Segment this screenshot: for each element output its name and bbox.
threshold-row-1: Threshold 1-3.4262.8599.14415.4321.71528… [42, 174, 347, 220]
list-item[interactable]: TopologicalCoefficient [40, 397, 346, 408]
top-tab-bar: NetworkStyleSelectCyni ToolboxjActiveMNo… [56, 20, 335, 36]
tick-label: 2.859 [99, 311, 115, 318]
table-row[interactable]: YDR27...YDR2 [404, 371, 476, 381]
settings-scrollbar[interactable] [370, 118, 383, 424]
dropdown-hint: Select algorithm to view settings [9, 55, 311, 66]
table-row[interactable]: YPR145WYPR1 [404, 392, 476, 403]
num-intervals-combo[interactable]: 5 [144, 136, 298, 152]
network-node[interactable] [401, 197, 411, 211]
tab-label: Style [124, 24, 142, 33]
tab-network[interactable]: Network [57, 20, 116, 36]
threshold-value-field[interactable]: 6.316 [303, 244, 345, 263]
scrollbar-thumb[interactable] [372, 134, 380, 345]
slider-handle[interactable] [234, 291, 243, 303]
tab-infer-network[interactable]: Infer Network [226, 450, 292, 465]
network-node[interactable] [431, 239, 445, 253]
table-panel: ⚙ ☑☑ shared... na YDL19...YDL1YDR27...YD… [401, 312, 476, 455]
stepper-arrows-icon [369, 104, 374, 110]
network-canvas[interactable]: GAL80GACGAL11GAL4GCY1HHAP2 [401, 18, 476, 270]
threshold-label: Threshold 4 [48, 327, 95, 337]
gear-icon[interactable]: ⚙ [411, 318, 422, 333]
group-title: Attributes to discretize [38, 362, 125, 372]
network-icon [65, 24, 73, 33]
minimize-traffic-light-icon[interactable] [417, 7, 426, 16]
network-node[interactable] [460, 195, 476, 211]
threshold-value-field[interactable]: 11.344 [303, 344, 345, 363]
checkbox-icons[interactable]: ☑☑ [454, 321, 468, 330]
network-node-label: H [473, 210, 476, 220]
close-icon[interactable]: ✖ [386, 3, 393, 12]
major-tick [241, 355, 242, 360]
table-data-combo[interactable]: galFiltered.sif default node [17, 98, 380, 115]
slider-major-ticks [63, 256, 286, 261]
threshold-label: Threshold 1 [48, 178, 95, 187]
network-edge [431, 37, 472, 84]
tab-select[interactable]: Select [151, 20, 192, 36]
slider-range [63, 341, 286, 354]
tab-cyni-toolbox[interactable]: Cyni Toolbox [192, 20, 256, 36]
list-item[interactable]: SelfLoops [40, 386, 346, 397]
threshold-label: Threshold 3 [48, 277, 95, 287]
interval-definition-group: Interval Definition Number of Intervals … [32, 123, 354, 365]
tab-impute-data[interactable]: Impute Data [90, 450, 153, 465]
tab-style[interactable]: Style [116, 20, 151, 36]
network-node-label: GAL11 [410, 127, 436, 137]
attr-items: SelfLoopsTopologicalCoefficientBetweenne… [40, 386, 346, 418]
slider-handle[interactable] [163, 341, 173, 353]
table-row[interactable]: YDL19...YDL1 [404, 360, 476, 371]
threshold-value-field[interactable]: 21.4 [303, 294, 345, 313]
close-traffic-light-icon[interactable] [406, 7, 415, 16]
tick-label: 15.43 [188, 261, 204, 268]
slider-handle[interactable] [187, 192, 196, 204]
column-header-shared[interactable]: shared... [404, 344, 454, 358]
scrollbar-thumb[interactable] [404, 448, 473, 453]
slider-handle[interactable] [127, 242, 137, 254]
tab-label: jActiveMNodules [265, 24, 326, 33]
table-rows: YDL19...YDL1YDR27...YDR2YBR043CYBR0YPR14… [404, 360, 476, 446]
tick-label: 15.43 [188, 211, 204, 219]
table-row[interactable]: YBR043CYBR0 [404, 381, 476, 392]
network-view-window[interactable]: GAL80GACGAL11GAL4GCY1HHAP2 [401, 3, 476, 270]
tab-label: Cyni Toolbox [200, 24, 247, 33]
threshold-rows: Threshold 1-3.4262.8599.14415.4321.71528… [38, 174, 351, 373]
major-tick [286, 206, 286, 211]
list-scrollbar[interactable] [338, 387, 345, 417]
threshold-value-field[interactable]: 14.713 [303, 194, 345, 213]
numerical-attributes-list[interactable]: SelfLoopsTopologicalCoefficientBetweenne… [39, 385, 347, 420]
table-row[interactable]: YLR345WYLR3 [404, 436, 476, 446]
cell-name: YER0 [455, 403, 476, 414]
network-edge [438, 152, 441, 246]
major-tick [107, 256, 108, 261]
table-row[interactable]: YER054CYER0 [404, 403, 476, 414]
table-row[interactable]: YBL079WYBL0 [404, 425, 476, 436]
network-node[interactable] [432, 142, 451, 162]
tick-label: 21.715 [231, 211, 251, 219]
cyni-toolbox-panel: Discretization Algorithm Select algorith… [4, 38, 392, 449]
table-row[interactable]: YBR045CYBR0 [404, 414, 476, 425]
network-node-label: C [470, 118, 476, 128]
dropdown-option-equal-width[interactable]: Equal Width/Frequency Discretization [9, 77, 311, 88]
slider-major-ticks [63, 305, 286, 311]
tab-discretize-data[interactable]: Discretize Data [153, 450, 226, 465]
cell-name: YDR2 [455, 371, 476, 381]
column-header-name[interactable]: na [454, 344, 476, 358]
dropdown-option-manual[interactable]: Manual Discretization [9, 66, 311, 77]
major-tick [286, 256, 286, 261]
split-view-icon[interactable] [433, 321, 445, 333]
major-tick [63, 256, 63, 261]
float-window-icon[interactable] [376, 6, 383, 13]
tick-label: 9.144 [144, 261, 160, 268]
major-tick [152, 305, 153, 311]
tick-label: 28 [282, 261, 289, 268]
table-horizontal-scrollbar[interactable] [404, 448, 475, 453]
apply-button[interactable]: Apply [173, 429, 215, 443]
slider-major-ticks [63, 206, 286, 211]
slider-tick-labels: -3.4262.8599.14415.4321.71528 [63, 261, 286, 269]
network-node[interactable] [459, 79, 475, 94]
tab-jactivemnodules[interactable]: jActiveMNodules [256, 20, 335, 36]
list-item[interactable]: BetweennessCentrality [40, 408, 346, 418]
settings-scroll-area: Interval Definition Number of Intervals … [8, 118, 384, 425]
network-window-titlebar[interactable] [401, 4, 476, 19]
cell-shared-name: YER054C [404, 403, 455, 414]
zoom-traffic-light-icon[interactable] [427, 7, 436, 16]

==

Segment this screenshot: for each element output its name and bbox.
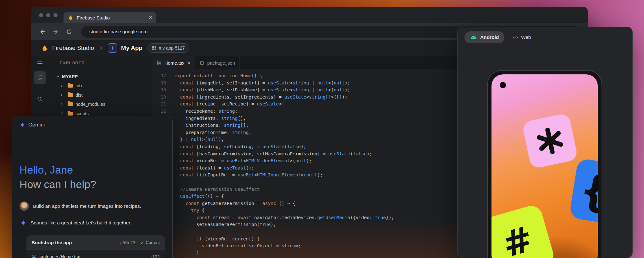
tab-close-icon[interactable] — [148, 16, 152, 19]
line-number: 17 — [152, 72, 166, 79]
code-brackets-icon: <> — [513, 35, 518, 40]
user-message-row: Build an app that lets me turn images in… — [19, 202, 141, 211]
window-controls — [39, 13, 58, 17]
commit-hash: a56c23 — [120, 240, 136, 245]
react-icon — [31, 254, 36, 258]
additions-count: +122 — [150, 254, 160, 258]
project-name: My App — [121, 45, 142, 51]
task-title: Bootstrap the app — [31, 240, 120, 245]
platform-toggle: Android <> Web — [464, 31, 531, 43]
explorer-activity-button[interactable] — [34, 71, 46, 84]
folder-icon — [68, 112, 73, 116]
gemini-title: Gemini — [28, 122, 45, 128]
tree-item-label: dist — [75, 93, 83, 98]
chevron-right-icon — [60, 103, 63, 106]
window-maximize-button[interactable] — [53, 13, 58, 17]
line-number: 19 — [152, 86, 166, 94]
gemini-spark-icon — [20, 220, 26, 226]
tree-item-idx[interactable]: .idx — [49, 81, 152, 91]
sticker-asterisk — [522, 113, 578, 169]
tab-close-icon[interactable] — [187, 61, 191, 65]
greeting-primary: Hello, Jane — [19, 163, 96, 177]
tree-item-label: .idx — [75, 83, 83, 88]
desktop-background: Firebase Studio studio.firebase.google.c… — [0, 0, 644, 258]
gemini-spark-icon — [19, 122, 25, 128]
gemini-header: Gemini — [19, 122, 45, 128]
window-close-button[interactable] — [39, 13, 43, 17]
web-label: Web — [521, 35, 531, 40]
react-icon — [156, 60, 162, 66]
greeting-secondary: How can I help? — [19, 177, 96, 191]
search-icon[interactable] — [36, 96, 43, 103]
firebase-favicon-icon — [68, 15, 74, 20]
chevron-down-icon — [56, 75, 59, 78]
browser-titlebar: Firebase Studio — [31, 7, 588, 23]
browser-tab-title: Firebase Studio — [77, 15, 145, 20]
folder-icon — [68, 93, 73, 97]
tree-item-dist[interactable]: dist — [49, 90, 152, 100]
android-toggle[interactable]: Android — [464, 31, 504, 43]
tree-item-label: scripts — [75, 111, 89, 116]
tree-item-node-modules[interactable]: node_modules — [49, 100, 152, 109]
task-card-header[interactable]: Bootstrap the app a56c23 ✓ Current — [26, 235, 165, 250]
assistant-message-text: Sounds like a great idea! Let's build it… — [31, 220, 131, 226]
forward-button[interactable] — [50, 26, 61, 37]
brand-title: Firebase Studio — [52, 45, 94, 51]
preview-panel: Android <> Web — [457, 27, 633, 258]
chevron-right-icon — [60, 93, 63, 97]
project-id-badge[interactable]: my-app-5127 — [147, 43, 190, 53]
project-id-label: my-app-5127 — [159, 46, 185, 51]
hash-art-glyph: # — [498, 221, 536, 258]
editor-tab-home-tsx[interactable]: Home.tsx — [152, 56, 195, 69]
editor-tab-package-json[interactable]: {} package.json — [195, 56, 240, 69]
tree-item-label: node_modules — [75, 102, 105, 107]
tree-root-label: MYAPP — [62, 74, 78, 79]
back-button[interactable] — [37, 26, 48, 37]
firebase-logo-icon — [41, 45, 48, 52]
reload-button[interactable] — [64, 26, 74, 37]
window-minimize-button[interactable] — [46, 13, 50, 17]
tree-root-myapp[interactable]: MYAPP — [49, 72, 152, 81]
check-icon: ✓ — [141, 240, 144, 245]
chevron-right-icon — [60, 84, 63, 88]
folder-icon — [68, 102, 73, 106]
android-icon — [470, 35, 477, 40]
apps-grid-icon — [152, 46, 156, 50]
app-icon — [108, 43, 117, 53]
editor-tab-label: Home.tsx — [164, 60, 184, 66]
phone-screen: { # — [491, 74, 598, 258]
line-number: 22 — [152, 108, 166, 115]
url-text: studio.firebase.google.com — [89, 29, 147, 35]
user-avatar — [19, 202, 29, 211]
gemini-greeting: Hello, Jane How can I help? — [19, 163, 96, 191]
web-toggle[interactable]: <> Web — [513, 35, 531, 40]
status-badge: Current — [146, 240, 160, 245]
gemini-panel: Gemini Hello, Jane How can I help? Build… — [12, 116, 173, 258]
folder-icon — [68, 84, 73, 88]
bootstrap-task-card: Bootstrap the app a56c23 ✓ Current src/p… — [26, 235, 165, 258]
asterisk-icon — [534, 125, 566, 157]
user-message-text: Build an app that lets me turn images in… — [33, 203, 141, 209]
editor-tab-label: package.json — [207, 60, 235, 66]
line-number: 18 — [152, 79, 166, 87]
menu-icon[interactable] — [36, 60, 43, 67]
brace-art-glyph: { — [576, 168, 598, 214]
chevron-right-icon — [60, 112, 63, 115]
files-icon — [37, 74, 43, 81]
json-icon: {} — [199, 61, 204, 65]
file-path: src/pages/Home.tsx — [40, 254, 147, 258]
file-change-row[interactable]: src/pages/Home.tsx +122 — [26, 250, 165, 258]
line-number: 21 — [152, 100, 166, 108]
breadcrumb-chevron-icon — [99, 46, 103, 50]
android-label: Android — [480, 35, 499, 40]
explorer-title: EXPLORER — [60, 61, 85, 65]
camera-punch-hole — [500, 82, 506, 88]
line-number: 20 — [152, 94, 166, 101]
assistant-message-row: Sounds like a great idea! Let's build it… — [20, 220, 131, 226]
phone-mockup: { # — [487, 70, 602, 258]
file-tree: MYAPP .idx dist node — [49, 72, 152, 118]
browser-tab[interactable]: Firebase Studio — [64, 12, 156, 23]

==

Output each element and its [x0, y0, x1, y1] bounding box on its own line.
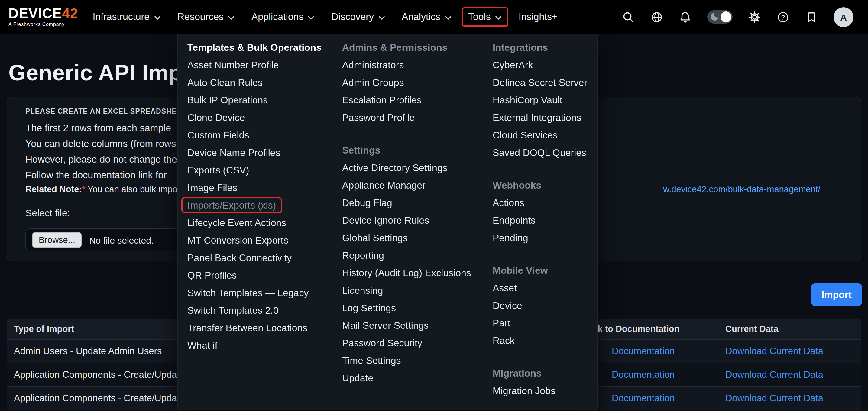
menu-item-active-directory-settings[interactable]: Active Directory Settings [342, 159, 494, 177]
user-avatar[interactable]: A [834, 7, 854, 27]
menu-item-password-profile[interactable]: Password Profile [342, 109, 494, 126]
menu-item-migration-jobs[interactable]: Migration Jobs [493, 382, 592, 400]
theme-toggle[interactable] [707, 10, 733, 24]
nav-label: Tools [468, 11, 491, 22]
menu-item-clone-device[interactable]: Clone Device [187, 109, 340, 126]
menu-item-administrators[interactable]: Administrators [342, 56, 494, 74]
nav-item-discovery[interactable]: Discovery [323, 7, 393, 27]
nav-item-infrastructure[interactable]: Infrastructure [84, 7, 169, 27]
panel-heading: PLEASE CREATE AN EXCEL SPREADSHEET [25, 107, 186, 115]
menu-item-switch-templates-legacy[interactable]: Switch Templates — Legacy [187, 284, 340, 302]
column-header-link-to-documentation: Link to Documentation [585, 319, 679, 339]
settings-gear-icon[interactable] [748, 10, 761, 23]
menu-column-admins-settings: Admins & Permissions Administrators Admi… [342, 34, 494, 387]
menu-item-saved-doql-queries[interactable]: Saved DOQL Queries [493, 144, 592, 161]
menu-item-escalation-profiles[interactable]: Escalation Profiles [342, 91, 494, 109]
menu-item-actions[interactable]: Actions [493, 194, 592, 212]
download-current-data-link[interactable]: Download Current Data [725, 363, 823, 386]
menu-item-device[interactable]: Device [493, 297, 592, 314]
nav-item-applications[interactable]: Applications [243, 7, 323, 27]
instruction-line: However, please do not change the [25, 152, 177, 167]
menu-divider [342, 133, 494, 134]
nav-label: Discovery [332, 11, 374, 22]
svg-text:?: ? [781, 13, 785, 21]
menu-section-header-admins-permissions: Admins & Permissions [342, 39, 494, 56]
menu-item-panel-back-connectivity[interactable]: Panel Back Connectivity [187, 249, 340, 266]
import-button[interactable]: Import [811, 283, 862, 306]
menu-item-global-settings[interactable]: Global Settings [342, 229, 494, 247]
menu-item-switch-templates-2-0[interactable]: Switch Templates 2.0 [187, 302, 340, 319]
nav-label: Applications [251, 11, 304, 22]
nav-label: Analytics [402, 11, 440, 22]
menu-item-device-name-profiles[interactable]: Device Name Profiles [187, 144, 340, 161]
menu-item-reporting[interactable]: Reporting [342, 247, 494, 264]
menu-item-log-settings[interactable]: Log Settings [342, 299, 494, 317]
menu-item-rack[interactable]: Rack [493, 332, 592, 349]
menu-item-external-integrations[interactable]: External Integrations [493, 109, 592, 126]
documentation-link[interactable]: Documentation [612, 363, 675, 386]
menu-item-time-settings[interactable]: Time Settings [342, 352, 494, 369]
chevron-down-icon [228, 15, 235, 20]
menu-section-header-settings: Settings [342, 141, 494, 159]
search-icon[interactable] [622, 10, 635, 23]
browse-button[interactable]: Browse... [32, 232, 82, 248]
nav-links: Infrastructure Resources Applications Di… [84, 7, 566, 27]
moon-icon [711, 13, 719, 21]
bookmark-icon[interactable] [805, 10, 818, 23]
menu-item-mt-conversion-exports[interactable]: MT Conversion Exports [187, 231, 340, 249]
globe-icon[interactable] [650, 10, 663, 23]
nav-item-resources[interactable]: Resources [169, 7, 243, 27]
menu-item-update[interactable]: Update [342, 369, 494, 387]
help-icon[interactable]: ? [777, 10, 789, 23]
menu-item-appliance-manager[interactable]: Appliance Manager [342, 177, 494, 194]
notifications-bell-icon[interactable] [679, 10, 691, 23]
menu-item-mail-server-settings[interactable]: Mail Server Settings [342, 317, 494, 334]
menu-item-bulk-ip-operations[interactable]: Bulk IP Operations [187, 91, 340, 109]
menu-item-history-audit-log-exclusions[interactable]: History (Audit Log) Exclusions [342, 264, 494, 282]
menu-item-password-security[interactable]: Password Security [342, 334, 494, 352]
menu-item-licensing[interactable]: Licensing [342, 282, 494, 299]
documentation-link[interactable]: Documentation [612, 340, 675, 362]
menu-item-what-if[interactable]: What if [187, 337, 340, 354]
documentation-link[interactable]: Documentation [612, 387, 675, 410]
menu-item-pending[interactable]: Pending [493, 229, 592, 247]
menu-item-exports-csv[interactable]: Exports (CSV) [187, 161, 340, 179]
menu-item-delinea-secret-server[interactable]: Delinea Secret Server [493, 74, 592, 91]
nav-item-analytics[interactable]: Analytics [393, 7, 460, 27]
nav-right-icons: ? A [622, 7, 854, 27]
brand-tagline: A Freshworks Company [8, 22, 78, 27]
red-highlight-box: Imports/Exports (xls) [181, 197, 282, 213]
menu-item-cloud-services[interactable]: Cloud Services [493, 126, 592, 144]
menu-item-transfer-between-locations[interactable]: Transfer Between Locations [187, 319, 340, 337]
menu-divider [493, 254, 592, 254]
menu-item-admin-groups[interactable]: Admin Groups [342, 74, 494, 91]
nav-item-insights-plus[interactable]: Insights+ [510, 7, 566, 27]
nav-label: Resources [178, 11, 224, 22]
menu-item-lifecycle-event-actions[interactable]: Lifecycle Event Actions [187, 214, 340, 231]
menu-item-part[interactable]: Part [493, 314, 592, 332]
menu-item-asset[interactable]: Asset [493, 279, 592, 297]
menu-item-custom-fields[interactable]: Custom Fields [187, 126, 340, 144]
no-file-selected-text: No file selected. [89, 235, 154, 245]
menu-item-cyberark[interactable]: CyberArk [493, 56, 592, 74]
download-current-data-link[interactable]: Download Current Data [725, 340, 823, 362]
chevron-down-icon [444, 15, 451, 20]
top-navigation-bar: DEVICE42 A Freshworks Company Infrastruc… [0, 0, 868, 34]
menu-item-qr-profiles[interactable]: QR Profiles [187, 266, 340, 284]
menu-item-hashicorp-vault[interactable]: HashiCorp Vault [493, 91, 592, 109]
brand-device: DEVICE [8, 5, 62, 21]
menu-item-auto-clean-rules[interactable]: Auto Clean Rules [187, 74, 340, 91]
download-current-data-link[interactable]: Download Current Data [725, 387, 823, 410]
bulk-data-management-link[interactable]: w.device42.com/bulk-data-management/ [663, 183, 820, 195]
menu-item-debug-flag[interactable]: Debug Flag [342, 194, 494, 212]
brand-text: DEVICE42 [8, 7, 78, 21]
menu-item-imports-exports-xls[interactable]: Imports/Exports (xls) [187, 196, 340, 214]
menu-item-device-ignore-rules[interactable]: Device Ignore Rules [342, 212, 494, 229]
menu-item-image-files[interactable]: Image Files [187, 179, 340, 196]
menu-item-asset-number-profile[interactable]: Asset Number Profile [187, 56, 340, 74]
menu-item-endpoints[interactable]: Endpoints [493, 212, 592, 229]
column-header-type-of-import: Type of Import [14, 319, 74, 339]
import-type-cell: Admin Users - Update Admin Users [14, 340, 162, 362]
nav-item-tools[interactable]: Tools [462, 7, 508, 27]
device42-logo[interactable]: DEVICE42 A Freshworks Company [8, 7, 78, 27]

PROBLEM DETAILS -
Search the entries for the word "spark" and show every line that has it.

ANSWER SPACE -
gemini-spark-icon — [20, 220, 26, 226]
gemini-spark-icon — [19, 122, 25, 128]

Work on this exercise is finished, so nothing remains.